→ **PROMPT**:
Every entry must reappear in your answer exactly as written, though its pictures must not.

=== Begin Enclosure ===

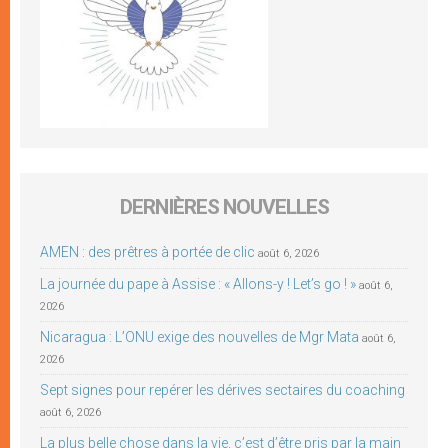
DERNIÈRES NOUVELLES
AMEN : des prêtres à portée de clic
août 6, 2026
La journée du pape à Assise : « Allons-y ! Let’s go ! »
août 6,
2026
Nicaragua : L’ONU exige des nouvelles de Mgr Mata
août 6,
2026
Sept signes pour repérer les dérives sectaires du coaching
août 6, 2026
La plus belle chose dans la vie, c’est d’être pris par la main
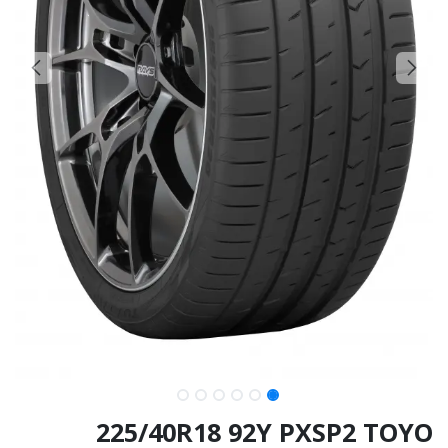
225/40R18 92Y PXSP2 TOYO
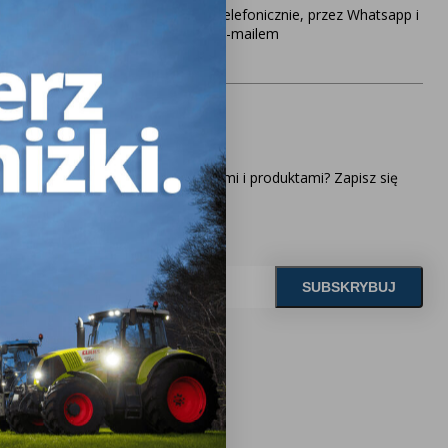
telefonicznie, przez Whatsapp i
e-mailem
o naszego newslettera
ąco z naszymi najnowszymi ofertami i produktami? Zapisz się
 model i rocznik swojego ciągnika, a nasz
zaproponuje idealnie dopasowane lampy, zapewniające
ektywność oświetlenia.
UŻ TERAZ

=== End Enclosure ===

→ **RESPONSE AREA**:
DERNIÈRES NOUVELLES
AMEN : des prêtres à portée de clic
août 6, 2026
La journée du pape à Assise : « Allons-y ! Let’s go ! »
août 6,
2026
Nicaragua : L’ONU exige des nouvelles de Mgr Mata
août 6,
2026
Sept signes pour repérer les dérives sectaires du coaching
août 6, 2026
La plus belle chose dans la vie, c’est d’être pris par la main
225/40R18 92Y PXSP2 TOYO
telefonicznie, przez Whatsapp i
e-mailem
o naszego newslettera
ąco z naszymi najnowszymi ofertami i produktami? Zapisz się
 model i rocznik swojego ciągnika, a nasz
zaproponuje idealnie dopasowane lampy, zapewniające
ektywność oświetlenia.
UŻ TERAZ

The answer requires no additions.